All the alternatives for the same non-terminal must be given in one rule, e.g.,
```
      rule stmt: expr | "if" stmt
```
is fine but the following won't work (and Yapps issues no warning):
```
      rule stmt: expr
      rule stmt: "if" stmt
```
With ambiguous productions, the first alternative is preferred; also the generated parser tries to match as many tokens as it can for the current rule. This means that a null production, if present, should normally be the last alternative in a rule and a convenient but ambiguous LL(1) grammar will be parsed deterministically – e.g., one with a “dangling else” problem. Note that Yapps issues no warnings for ambiguous grammars.
The parser can be customized by subclassing; a custom scanner could also be used (though if you reach that point you might want to consider using something else).
The text scanned in for a rule (or part of a rule) can be retrieved conveniently from the scanner – see "5.3 Internal Variables" in the Yapps manual.

Bugs

A bug in yappsrt.py: function wrap_error_reporter tries to return return_value even if it hasn't been assigned (i.e., when an exception has been caught).

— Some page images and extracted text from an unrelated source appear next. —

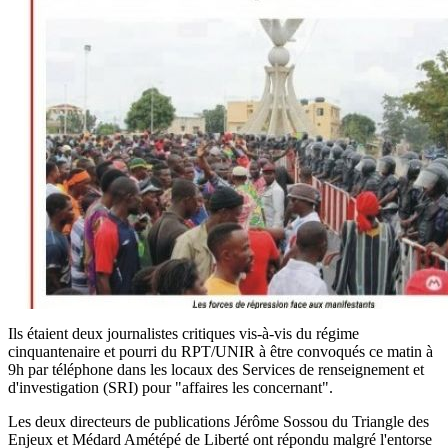
Ils étaient deux journalistes critiques vis-à-vis du régime
cinquantenaire et pourri du RPT/UNIR à être convoqués ce matin à
9h par téléphone dans les locaux des Services de renseignement et
d'investigation (SRI) pour "affaires les concernant".
Les deux directeurs de publications Jérôme Sossou du Triangle des
Enjeux et Médard Amétépé de Liberté ont répondu malgré l'entorse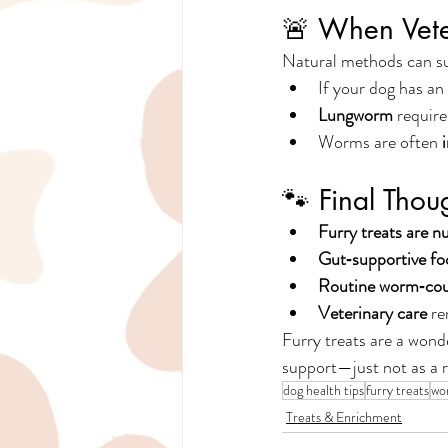
🚨 When Veter
Natural methods can sup
If your dog has an 
Lungworm
 require
Worms are often 
🐾 Final Tho
Furry treats are nu
Gut‑supportive fo
Routine worm‑co
Veterinary care
 re
Furry treats are a wonde
support—just not as a 
dog health tips
furry treats
wo
Treats & Enrichment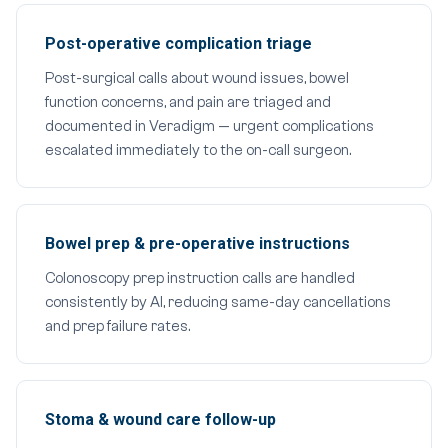
Post-operative complication triage
Post-surgical calls about wound issues, bowel
function concerns, and pain are triaged and
documented in Veradigm — urgent complications
escalated immediately to the on-call surgeon.
Bowel prep & pre-operative instructions
Colonoscopy prep instruction calls are handled
consistently by AI, reducing same-day cancellations
and prep failure rates.
Stoma & wound care follow-up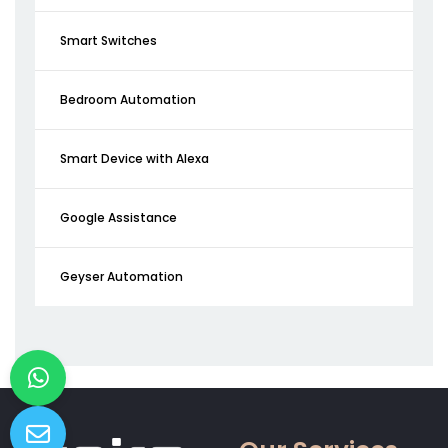
Smart Switches
Bedroom Automation
Smart Device with Alexa
Google Assistance
Geyser Automation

Fix:
```
  163c163
  <         return_value = getattr(parser, rule)()
  ---
  >         return getattr(parser, rule)()
  173d172
  <     return return_value
```

A bug in calc.g, one of the examples included in the package, causes an exception when parentheses are used. The fix is:

  <                | "\\(" expr "\\)"         {{ return expr }}
  ---
  >                | "\\(" expr<<V>> "\\)"    {{ return expr }}

A bug in yapps2.py means that a line comment immediately before the '%%' separator at the end of the parser section of a grammar file will not be recognized as a comment (because the newline is stripped from then end of s by the code that searches for the DIVIDER).
A minor annoyance is that the source files in the distribution contain a mix of tabs and spaces (run Unix 'expand' utility).